Let us move on to the deepest level of knowledge which is expressed by the Greek word ‘oida’. This means acquiring intuitive knowledge at a level where we begin to become aware of what the work of art transmits to us. In other words, we begin to clearly perceive the deeper meaning that the work communicates or evokes in us without yet acquiring the true and precise knowledge which will allow us to react in answer to this evocation. While we are deeply and consciously aware, we are still not able to react because of our lack of correct and true knowledge.
This knowledge exists at the deepest level and is called “epignosis”: it refers to the correct and precise knowledge of something. Thanks to this level of awareness the work of art will communicate to us its full meaning; it means that we are able to take control over the strong emotions the work of art creates in us, transforming and modifying our behaviour since we are no longer subject to the power caused by lack of knowledge. In other words, the work assumes the dimension of the environment; this leads to our making a change in our lives through unveiling and revealing, similar to moving from a cold environment into a warm one … we begin to change and renew our lives in order to function correctly and to the full. All forms of life need a specific environment in order to live and develop: plant life is a prime example.
Steps can be defined almost as a “task force” because it traverses all these levels of knowledge in a very powerful, almost therapeutic manner: visitors entering the space are faced with a choice. Will they continue to simply observe or will they accept the challenge to try and “see”? Will they look at a work of art in a conventional exhibition space and appreciate it in a conventional way, or will they accept the invitation to crush the mirror surface underfoot to discover what irrational thoughts spring to mind? In this case “seeing” means being aware of the meaning of epignosis, and this awareness leads to freedom, because it allows viewers to perceive, and not simply to limit themselves to observing. So… will they move forward within the vision or remain on the threshold of convention?

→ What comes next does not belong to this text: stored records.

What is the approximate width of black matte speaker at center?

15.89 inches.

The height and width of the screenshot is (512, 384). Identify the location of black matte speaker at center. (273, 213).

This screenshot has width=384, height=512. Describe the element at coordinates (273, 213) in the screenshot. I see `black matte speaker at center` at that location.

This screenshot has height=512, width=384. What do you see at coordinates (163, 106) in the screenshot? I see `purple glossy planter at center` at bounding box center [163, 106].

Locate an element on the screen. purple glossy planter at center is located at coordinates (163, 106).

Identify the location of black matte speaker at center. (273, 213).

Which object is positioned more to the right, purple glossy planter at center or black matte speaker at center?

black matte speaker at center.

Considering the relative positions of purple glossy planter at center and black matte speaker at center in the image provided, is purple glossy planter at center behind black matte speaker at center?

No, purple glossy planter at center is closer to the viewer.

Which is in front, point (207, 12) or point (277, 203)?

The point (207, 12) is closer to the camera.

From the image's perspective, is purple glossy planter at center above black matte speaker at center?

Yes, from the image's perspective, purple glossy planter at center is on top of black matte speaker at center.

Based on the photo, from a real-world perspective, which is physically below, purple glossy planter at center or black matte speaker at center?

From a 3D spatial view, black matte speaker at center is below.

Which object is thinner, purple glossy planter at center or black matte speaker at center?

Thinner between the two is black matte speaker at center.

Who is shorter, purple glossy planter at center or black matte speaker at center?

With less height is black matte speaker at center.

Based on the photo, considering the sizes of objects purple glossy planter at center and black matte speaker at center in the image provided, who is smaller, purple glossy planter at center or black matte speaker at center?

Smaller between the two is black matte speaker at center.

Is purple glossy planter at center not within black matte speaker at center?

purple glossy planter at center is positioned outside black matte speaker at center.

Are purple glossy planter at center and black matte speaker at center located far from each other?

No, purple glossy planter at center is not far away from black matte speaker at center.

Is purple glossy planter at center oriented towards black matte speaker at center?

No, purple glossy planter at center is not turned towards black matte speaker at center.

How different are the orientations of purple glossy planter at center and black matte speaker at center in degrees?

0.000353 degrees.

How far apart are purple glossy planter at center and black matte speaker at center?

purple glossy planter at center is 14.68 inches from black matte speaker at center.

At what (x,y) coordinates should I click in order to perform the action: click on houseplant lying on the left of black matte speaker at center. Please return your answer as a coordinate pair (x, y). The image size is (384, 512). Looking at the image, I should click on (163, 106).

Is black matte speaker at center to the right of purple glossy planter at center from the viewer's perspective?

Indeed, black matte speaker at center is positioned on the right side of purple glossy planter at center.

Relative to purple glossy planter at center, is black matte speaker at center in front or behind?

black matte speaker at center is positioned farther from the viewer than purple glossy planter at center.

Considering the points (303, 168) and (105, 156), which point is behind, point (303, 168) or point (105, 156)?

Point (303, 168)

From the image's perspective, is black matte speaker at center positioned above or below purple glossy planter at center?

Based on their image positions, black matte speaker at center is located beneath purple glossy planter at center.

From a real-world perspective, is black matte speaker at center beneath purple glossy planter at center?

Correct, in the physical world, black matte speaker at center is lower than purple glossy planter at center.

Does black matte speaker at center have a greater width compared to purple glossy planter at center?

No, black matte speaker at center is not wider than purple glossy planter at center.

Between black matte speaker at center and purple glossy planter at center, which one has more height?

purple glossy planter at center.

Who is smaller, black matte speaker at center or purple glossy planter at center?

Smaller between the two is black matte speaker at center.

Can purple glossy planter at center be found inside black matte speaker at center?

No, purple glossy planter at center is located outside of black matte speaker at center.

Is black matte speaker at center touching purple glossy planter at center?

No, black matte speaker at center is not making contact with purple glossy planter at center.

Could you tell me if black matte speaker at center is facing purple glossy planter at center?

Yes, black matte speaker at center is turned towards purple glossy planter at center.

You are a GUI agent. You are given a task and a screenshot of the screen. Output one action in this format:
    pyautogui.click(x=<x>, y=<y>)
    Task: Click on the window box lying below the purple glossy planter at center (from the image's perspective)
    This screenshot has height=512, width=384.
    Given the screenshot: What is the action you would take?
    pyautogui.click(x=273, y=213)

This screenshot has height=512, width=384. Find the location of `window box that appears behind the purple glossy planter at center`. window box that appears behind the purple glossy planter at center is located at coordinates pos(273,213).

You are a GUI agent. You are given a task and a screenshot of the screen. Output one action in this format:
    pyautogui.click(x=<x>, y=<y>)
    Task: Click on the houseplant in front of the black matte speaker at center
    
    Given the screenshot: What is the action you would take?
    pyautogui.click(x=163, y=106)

These are all questions posed by this work, which provokes a powerful unexpected reaction imposing the need to make a choice. Deciding to engage with Steps leads to a form of rupture. Firstly, by abandoning a great deal of commonly accepted superstition: the mirror is a symbol charged with meaning and therefore the shattering is symbolic as well. Steps confronts irrational thought, superstition and prejudice, and attempts to reveal how senseless certain rituals are, especially when taken seriously, negatively influencing our lives. This critical analysis is extended to cover every type of rite and ritual including those within the realm of art; it aims to show how these rituals can limit and condition us, but that assuming a purpose in life can lead to awareness and creation. However, as stated above, the work also represents crushing the ice-crust of conventionality which limits the mind with old beliefs…as shown in the reflected reality.
A new element recently introduced into the Steps series has been the amplified sound effect of breaking mirrors, which recall other symbolic environments (breaking ice); within the exhibition space movement becomes sound and sound becomes form. A new musical instrument comes into being.
Steps represents a constantly evolving handwritten script, a large abstract artwork that has earned its place in the sphere of Italian abstractionism. This piece of contemporary abstract art incorporates kinetics and its environmental space, aspects that add great impact to the language of its message.